The reaper glanced back once, pale eyes gleaming. “Welcome to your new reality, rookie.”
And Avery stepped through into the world of the dead.
The city of the dead was not silent.
It roared.
Avery stepped through the tear and staggered, nearly buckling under the sheer noise of it. The sky overhead was swollen purple, pulsing like a storm cloud. Below it stretched a city built from shadow and stone: towers carved from bone, bridges of glass that spanned bottomless pits, streets alive with endless whispers. The air was thick with them—thousands of voices, too faint to make out, weaving into a constant hiss.
“Souls,” the reaper said, walking ahead without pause. “What’s left of them, anyway. Don’t listen too hard. They’ll drive you insane.”
Avery pressed their arms tight around themselves and followed. Everywhere they looked, figures in long dark coats and spectral armor walked the streets. Reapers. Some carried blades. Others bore chains that rattled with unseen weight. All of them moved with cold purpose, and none so much as glanced at Avery.
It felt like being the only human in a city of predators.
The reaper led them into a vast hall at the city’s center, its doors twice as tall as any cathedral’s. Inside, shadows bent into pillars, rising to a ceiling lost in darkness. At the far end, five thrones loomed, each occupied by a figure cloaked in smoke and flame.
Avery stopped cold. “What is this?”
“The Council,” the reaper muttered. Their tone carried no reverence, only exhaustion. “Don’t speak unless they ask you to. And pray they don’t.”
The central figure leaned forward, face obscured beneath a hood of endless night. When they spoke, their voice was a chorus—male and female, old and young, every note at once.
“New blood.”
The word slithered over Avery’s skin. They forced themselves not to step back.
The reaper at their side inclined their head, just barely. “They botched their first claim.
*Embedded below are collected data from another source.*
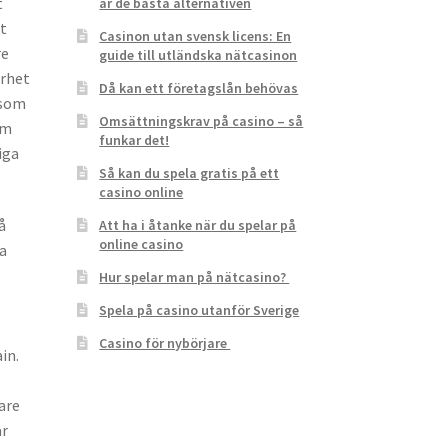
t
är de bästa alternativen
tt
Casinon utan svensk licens: En
re
guide till utländska nätcasinon
erhet
Då kan ett företagslån behövas
 som
Omsättningskrav på casino – så
om
funkar det!
iga
Så kan du spela gratis på ett
casino online
å
Att ha i åtanke när du spelar på
online casino
la
Hur spelar man på nätcasino?
Spela på casino utanför Sverige
Casino för nybörjare
in.
are
ar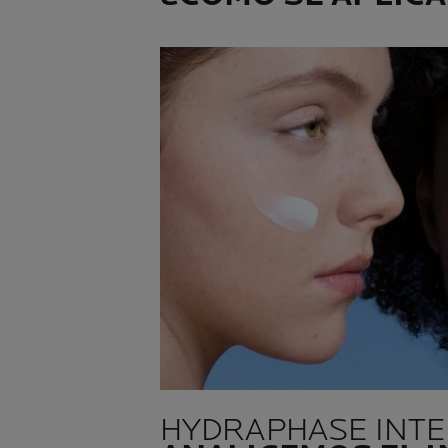
HYDRAPHASE INTE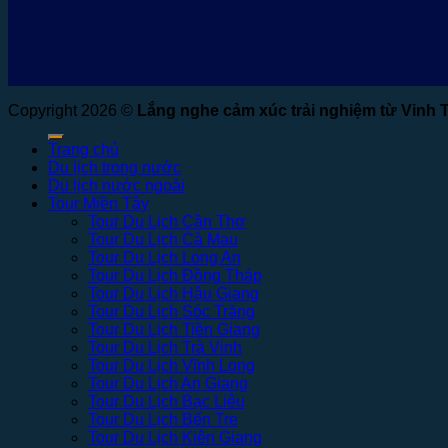
Copyright 2026 ©
Lắng nghe cảm xúc trải nghiệm từ Vinh 
Trang chủ
Du lịch trong nước
Du lịch nước ngoài
Tour Miền Tây
Tour Du Lịch Cần Thơ
Tour Du Lịch Cà Mau
Tour Du Lịch Long An
Tour Du Lịch Đồng Tháp
Tour Du Lịch Hậu Giang
Tour Du Lịch Sóc Trăng
Tour Du Lịch Tiền Giang
Tour Du Lịch Trà Vinh
Tour Du Lịch Vĩnh Long
Tour Du Lịch An Giang
Tour Du Lịch Bạc Liêu
Tour Du Lịch Bến Tre
Tour Du Lịch Kiên Giang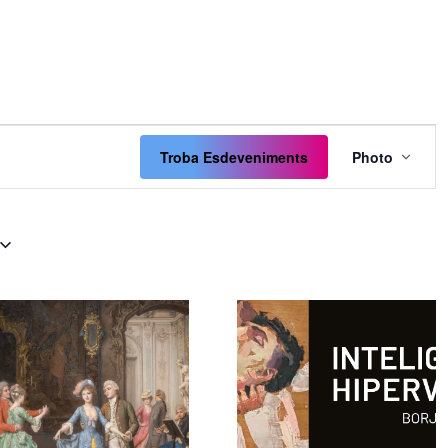
Naveg
de
Troba Esdeveniments
Photo
visual
Esdev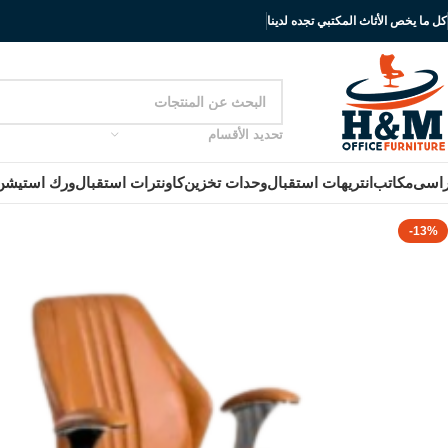
كل ما يخص الأثاث المكتبي تجده لدينا
تحديد الأقسام
اسى
مكاتب
انتريهات استقبال
وحدات تخزين
كاونترات استقبال
ورك استيشن
-13%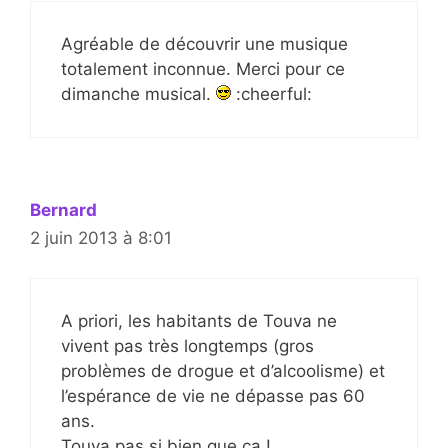
Agréable de découvrir une musique
totalement inconnue. Merci pour ce
dimanche musical.
:cheerful:
Bernard
2 juin 2013 à 8:01
A priori, les habitants de Touva ne
vivent pas très longtemps (gros
problèmes de drogue et d’alcoolisme) et
l’espérance de vie ne dépasse pas 60
ans.
Touva pas si bien que ça !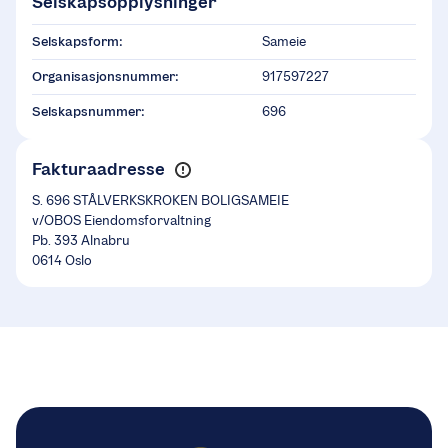
Selskapsopplysninger
Selskapsform:
Sameie
Organisasjonsnummer:
917597227
Selskapsnummer:
696
Fakturaadresse
S. 696 STÅLVERKSKROKEN BOLIGSAMEIE
v/OBOS Eiendomsforvaltning
Pb. 393 Alnabru
0614 Oslo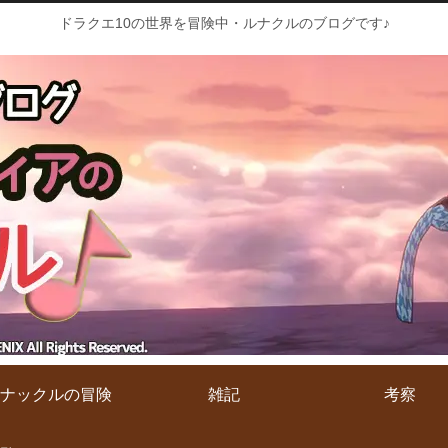
ドラクエ10の世界を冒険中・ルナクルのブログです♪
ナックルの冒険
雑記
考察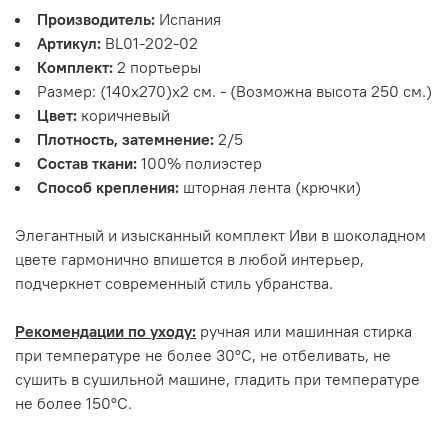
Производитель:
Испания
Артикул:
BL01-202-02
Комплект:
2 портьеры
Размер: (140х270)х2 см. - (Возможна высота 250 см.)
Цвет:
коричневый
Плотность, затемнение:
2/5
Состав ткани:
100% полиэстер
Способ крепления:
шторная лента (крючки)
Элегантный и изысканный комплект Иви в шоколадном
цвете гармонично впишется в любой интерьер,
подчеркнет современный стиль убранства.
Рекомендации по уходу:
ручная или машинная стирка
при температуре не более 30°С, не отбеливать, не
сушить в сушильной машине, гладить при температуре
не более 150°С.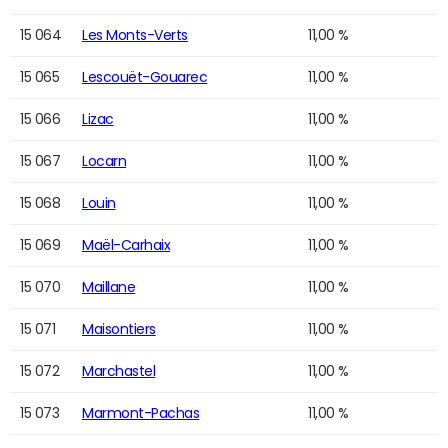
15 064
Les Monts-Verts
11,00 %
15 065
Lescouët-Gouarec
11,00 %
15 066
Lizac
11,00 %
15 067
Locarn
11,00 %
15 068
Louin
11,00 %
15 069
Maël-Carhaix
11,00 %
15 070
Maillane
11,00 %
15 071
Maisontiers
11,00 %
15 072
Marchastel
11,00 %
15 073
Marmont-Pachas
11,00 %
Lost the soul.”
Murmurs rippled across the hall—shadows whispering, echoing like knives drawn from sheaths.
The Council’s central voice cut through. “Do you deny it, fledgling?”
Avery’s throat was dry. Every instinct screamed to lie, to say anything to keep those burning eyes off them. But the memory of the old man’s plea was too heavy.
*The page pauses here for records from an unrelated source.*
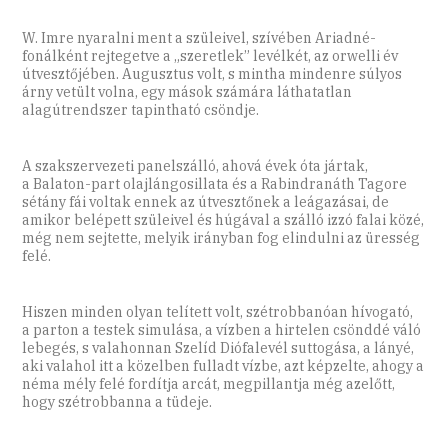
W. Imre nyaralni ment a szüleivel, szívében Ariadné-
fonálként rejtegetve a „szeretlek” levélkét, az orwelli év
útvesztőjében. Augusztus volt, s mintha mindenre súlyos
árny vetült volna, egy mások számára láthatatlan
alagútrendszer tapintható csöndje.
A szakszervezeti panelszálló, ahová évek óta jártak,
a Balaton-part olajlángosillata és a Rabindranáth Tagore
sétány fái voltak ennek az útvesztőnek a leágazásai, de
amikor belépett szüleivel és húgával a szálló izzó falai közé,
még nem sejtette, melyik irányban fog elindulni az üresség
felé.
Hiszen minden olyan telített volt, szétrobbanóan hívogató,
a parton a testek simulása, a vízben a hirtelen csönddé váló
lebegés, s valahonnan Szelíd Diófalevél suttogása, a lányé,
aki valahol itt a közelben fulladt vízbe, azt képzelte, ahogy a
néma mély felé fordítja arcát, megpillantja még azelőtt,
hogy szétrobbanna a tüdeje.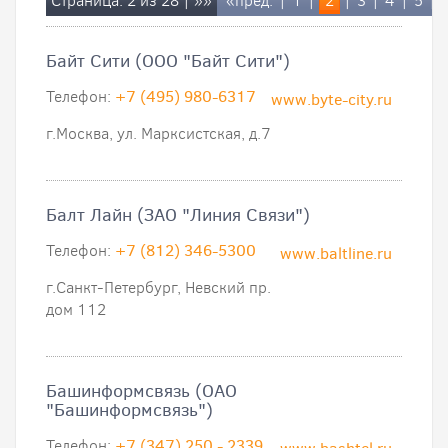
Страница: 2 из 28 |
»»
«пред.
|
1
|
2
|
3
|
4
|
5
|
Байт Сити (ООО "Байт Сити")
Телефон:
+7 (495) 980-6317
www.byte-city.ru
г.Москва, ул. Марксистская, д.7
Балт Лайн (ЗАО "Линия Связи")
Телефон:
+7 (812) 346-5300
www.baltline.ru
г.Санкт-Петербург, Невский пр.
дом 112
Башинформсвязь (ОАО
"Башинформсвязь")
Телефон:
+7 (347) 250 - 2339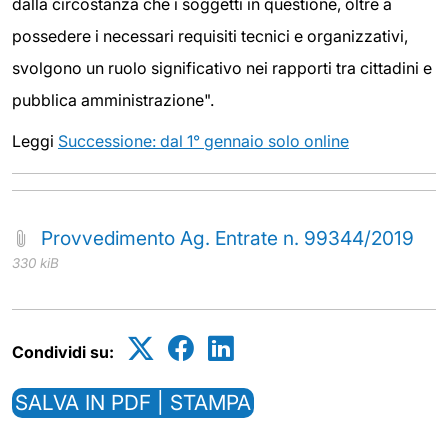
dalla circostanza che i soggetti in questione, oltre a
possedere i necessari requisiti tecnici e organizzativi,
svolgono un ruolo significativo nei rapporti tra cittadini e
pubblica amministrazione".
Leggi
Successione: dal 1° gennaio solo online
Provvedimento Ag. Entrate n. 99344/2019
330 kiB
Condividi su:
SALVA IN PDF | STAMPA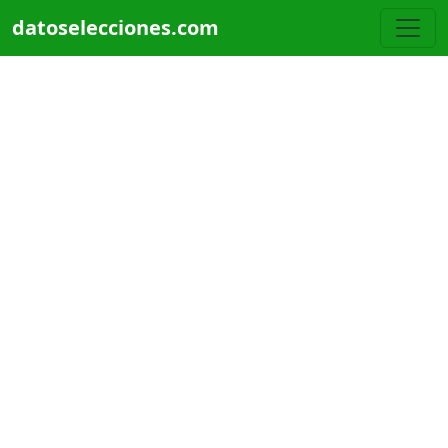
Pasar al contenido principal
datoselecciones.com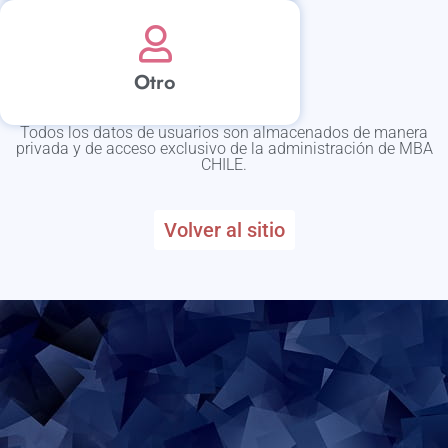
Otro
Todos los datos de usuarios son almacenados de manera
privada y de acceso exclusivo de la administración de MBA
CHILE.
Volver al sitio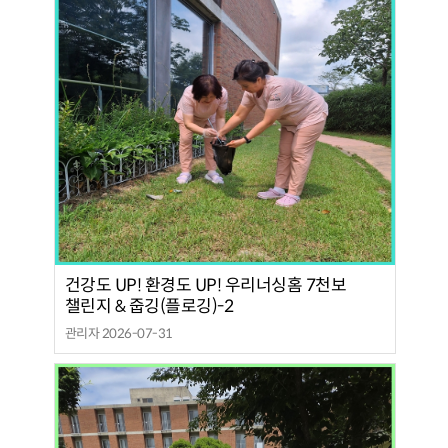
건강도 UP! 환경도 UP! 우리너싱홈 7천보
챌린지 & 줍깅(플로깅)-2
관리자 2026-07-31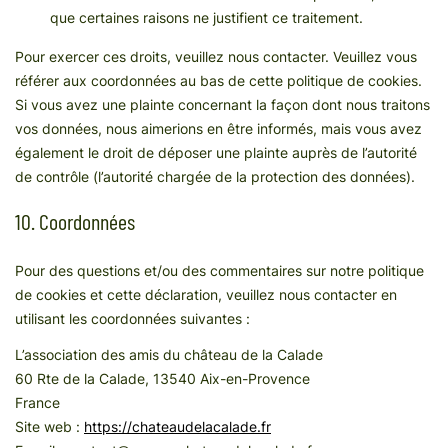
que certaines raisons ne justifient ce traitement.
Pour exercer ces droits, veuillez nous contacter. Veuillez vous
référer aux coordonnées au bas de cette politique de cookies.
Si vous avez une plainte concernant la façon dont nous traitons
vos données, nous aimerions en être informés, mais vous avez
également le droit de déposer une plainte auprès de l’autorité
de contrôle (l’autorité chargée de la protection des données).
10. Coordonnées
Pour des questions et/ou des commentaires sur notre politique
de cookies et cette déclaration, veuillez nous contacter en
utilisant les coordonnées suivantes :
L’association des amis du château de la Calade
60 Rte de la Calade, 13540 Aix-en-Provence
France
Site web :
https://chateaudelacalade.fr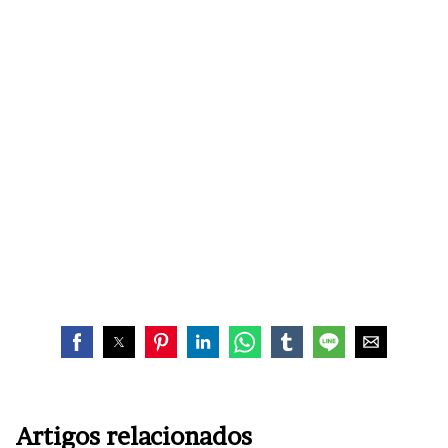
Artigos relacionados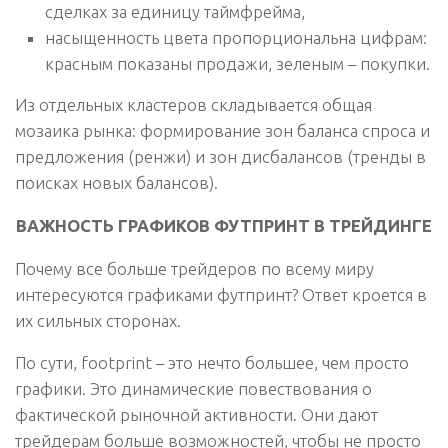
сделках за единицу таймфрейма,
насыщенность цвета пропорциональна цифрам:
красным показаны продажи, зеленым – покупки.
Из отдельных кластеров складывается общая
мозаика рынка: формирование зон баланса спроса и
предложения (ренжи) и зон дисбалансов (тренды в
поисках новых балансов).
ВАЖНОСТЬ ГРАФИКОВ ФУТПРИНТ В ТРЕЙДИНГЕ
Почему все больше трейдеров по всему миру
интересуются графиками футпринт? Ответ кроется в
их сильных сторонах.
По сути, footprint – это нечто большее, чем просто
графики. Это динамические повествования о
фактической рыночной активности. Они дают
трейдерам больше возможностей, чтобы не просто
“I couldn’t do it,” Avery admitted, voice rough. “He begged me for more time. I thought—if I waited—”
“You thought,” one of the side figures hissed. Their form wavered, eyes burning red through smoke. “You hesitated. And now the soul is lost to the Wraiths.”
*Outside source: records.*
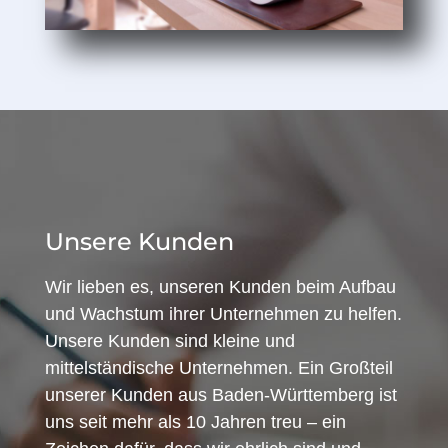
Unsere Kunden
Wir lieben es, unseren Kunden beim Aufbau
und Wachstum ihrer Unternehmen zu helfen.
Unsere Kunden sind kleine und
mittelständische Unternehmen. Ein Großteil
unserer Kunden aus Baden-Württemberg ist
uns seit mehr als 10 Jahren treu – ein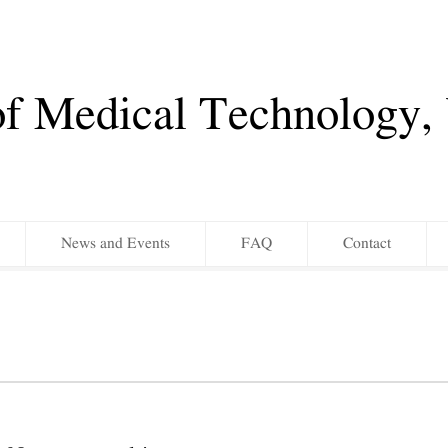
of Medical Technology
News and Events
FAQ
Contact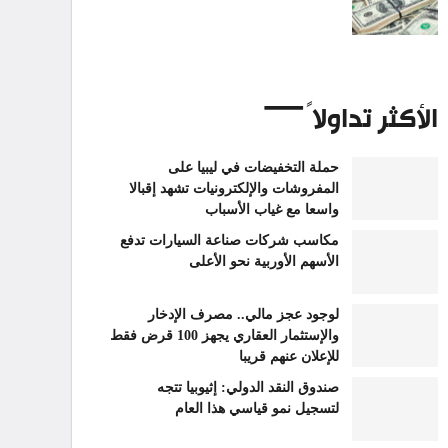
الأكثر تداولاً
حملة التخفيضات في ليبيا على
المفروشات والإلكترونيات تشهد إقبالا
واسعا مع غياب الأسباب
مكاسب شركات صناعة السيارات تدفع
الأسهم الأوربية نحو الأعلى
لوجود عجز مالي.. مصرف الإدخار
والإستثمار العقاري يجهز 100 قرض فقط
للإعلان عنهم قريبا
صندوق النقد الدولي: إثيوبيا تتجه
لتسجيل نمو قياسي هذا العام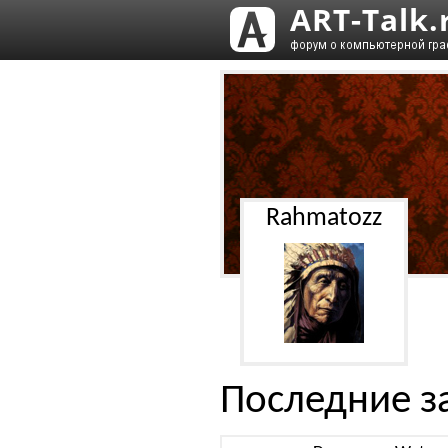
Rahmatozz
Последние з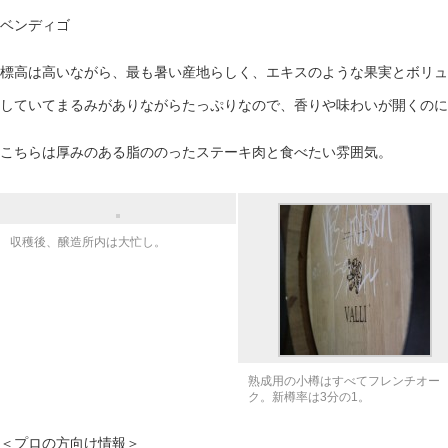
ベンディゴ
標高は高いながら、最も暑い産地らしく、エキスのような果実とボリュ
していてまるみがありながらたっぷりなので、香りや味わいが開くのに
こちらは厚みのある脂ののったステーキ肉と食べたい雰囲気。
収穫後、醸造所内は大忙し。
熟成用の小樽はすべてフレンチオー
ク。新樽率は3分の1。
＜プロの方向け情報＞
The voices rose again, overlapping in fury.
Avery clenched their fists. “I didn’t ask for this. I didn’t ask to die, or to be—whatever the hell I am now. If you want soldiers, maybe don’t drag people off the street and expect them to kill on command.”
The hall went dead silent.
The reaper beside them swore softly under their breath.
Then the central figure laughed. Not kindly. Not cruelly. Just amused.
“Defiant,” the chorus murmured. “Unbroken. Interesting.”
Another voice—smooth, feminine, sharp as silk—leaned from a shadowed throne. “Shall we destroy them? A fledgling that cannot reap is worse than none at all.”
“No,” the central figure said. The hood tilted, as if studying Avery from every angle at once. “There are rules to breaking rules. This one will serve—under watch.”
They lifted a hand. A mark of black fire seared itself into Avery’s palm. Avery gasped, falling to their knees, the burn sinking into their bones like branding iron. When they looked down, the sigil pulsed faintly—twisting lines that seemed alive, curling into a shape they couldn’t comprehend.
The central figure’s many-toned voice echoed.
“Welcome, fledgling. You are soulbound now. Fail again, and we will feed your remains to the Wraiths.”
The hall dissolved in laughter and whispers.
And Avery realized they had just been chained into a war they didn’t understand.